Die Deutschen müssen sich mit der Antriebs- und Ladetechnik offenbar erst noch vertraut machen. Denn nach der ICCT-Studie werden beispielsweise in Norwegen mit den dort zugelassenen Stecker-Hybridautos bereits 53 Prozent aller Fahrten rein elektrisch zurückgelegt – und dazu offenbar täglich geladen. In Deutschland kommen die rein privat genutzten Plug-in-Hybrid hingegen nur an drei von vier Tagen an die Steckdose. Bei Dienstwagen beginnt sogar nur jeder zweite Einsatztag mit einem vollen Akku. Dabei liegen die Jahresfahrleistungen der gewerblich genutzten PHEVs hier mit durchschnittlich 30.000 Kilometer deutlich über denen in anderen Ländern. Und sie sind auch deutlich höher als die der rein privat genutzten Teilzeitstromer, die im Jahr im Schnitt etwa 21.000 Kilometer bewegt werden – deutlich mehr und wohl auch weiter als Pkw, die rein benzin- oder dieselgetrieben sind.

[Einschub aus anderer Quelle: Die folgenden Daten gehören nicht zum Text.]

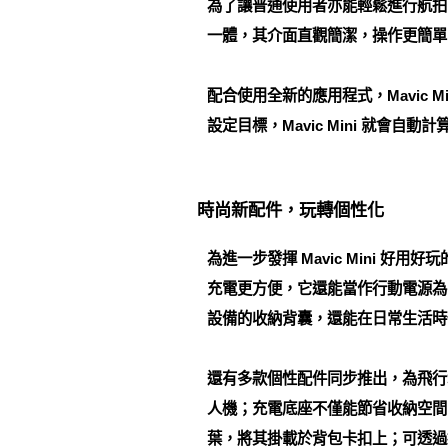
為了讓普通使用者亦能輕鬆進行航拍，DJI 
一體，其介面直觀簡潔，操作更簡單
配合使用全新的應用程式，Mavic
設定目標，Mavic Mini 就會
時尚新配件，玩轉個性化
為進一步發揮 Mavic Mini 
充電更方便，它還能當作行動電源為手機
設備的收納背囊，還能在日常生活時
還有多款個性配件同步推出，為飛行
人機；充電底座不僅能節省收納空間，
葉，將其掛載於背包卡扣上；可透過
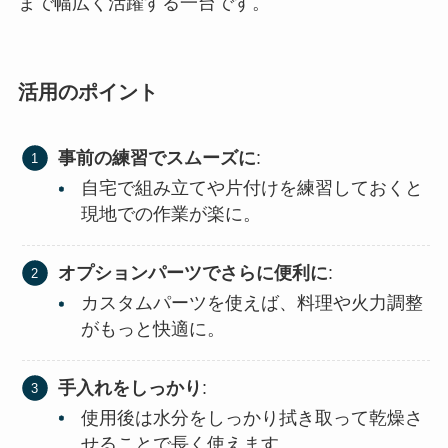
まで幅広く活躍する一台です。
活用のポイント
事前の練習でスムーズに
:
自宅で組み立てや片付けを練習しておくと
現地での作業が楽に。
オプションパーツでさらに便利に
:
カスタムパーツを使えば、料理や火力調整
がもっと快適に。
手入れをしっかり
:
使用後は水分をしっかり拭き取って乾燥さ
せることで長く使えます。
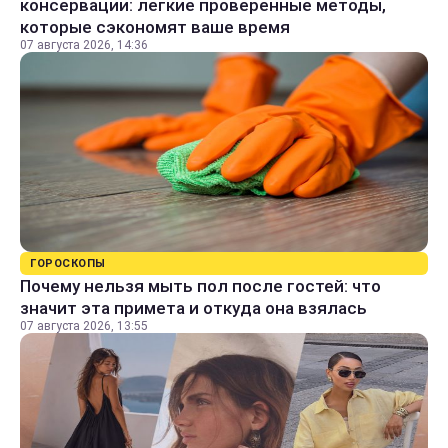
консервации: легкие проверенные методы,
которые сэкономят ваше время
07 августа 2026, 14:36
ГОРОСКОПЫ
Почему нельзя мыть пол после гостей: что
значит эта примета и откуда она взялась
07 августа 2026, 13:55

Die Studie empfiehlt deshalb den Fahrzeugherstellern, die Speicherkapazität der in den PHEVs verbauten Batterien weiter zu vergrößern, um die elektrische Reichweite von heute durchschnittlich 50 auf 90 Kilometer zu vergrößern. Zudem sollte die Systemleistung reduziert werden: Vielfach dient der zweite Antrieb an Bord eher dem Sport als der Umwelt, weniger zur Reduzierung der CO2-Emissionen als zur Steigerung des Fahrspaßes.

Anreize für artgerechte Nutzung der Technik

Zudem sollten die Fahrzeughersteller und ihre Händler, aber auch die Flottenbetreiber mehr Zeit darauf verwenden, den Fahrer der Plug-in-Hybride die artgerechte, umweltverträgliche Nutzung der Autos zu vermitteln. Flottenbetreiber sollten darüber hinaus Anreize schaffen, damit die PHEVs möglichst oft elektrisch bewegt werden. Beispielsweise, indem sie ihren Mitarbeitern den Ladestrom kostenlos zur Verfügung stellen – aber den Bezug von Benzin oder Diesel über die Tankkarte limitieren.

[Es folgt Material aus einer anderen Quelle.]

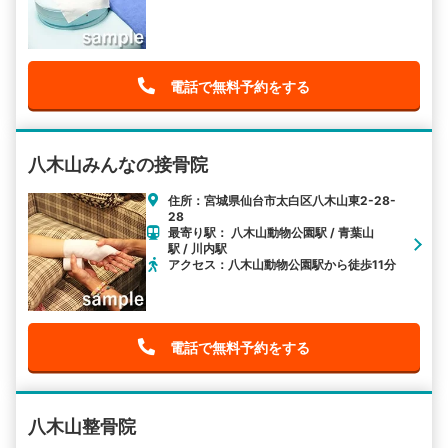
電話で無料予約をする
八木山みんなの接骨院
住所：宮城県仙台市太白区八木山東2-28-
28
最寄り駅： 八木山動物公園駅 / 青葉山
駅 / 川内駅
アクセス：八木山動物公園駅から徒歩11分
電話で無料予約をする
八木山整骨院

Aber auch den Gesetzgebern in Europa und Deutschland geben die Verfasser der Studie einige Empfehlungen mit auf den Weg: So sollten Käufer von Plug-in-Hybriden den vollen Umweltbonus nur noch dann erhalten, wenn sie eine Lademöglichkeit daheim oder am Arbeitsplatz nachweisen können. Auch sollten die Supercredits, die derzeit den Fahrzeugherstellern für die Zulassung von PHEVs bei der Ermittlungen des CO2-Flottengrenzwerts gewährt wird, stärker an den Realverbrauch der Autos angepasst und mit der elektrischen Reichweite der Fahrzeuge gekoppelt werden.